◆ **TASK DATA**:
▼
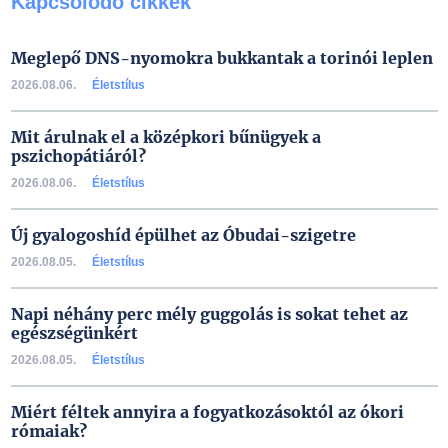
Kapcsolódó cikkek
Meglepő DNS-nyomokra bukkantak a torinói leplen
2026.08.06.
Életstílus
Mit árulnak el a középkori bűnügyek a
pszichopátiáról?
2026.08.06.
Életstílus
Új gyalogoshíd épülhet az Óbudai-szigetre
2026.08.05.
Életstílus
Napi néhány perc mély guggolás is sokat tehet az
egészségünkért
2026.08.05.
Életstílus
Miért féltek annyira a fogyatkozásoktól az ókori
rómaiak?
▲
◆ **TASK PROMPT**: Pictures in the records above should not be copied. Repeat everything else exactly.

◆ **ANSWER TO THIS PROBLEM**:
Kapcsolódó cikkek
Meglepő DNS-nyomokra bukkantak a torinói leplen
2026.08.06.
Életstílus
Mit árulnak el a középkori bűnügyek a
pszichopátiáról?
2026.08.06.
Életstílus
Új gyalogoshíd épülhet az Óbudai-szigetre
2026.08.05.
Életstílus
Napi néhány perc mély guggolás is sokat tehet az
egészségünkért
2026.08.05.
Életstílus
Miért féltek annyira a fogyatkozásoktól az ókori
rómaiak?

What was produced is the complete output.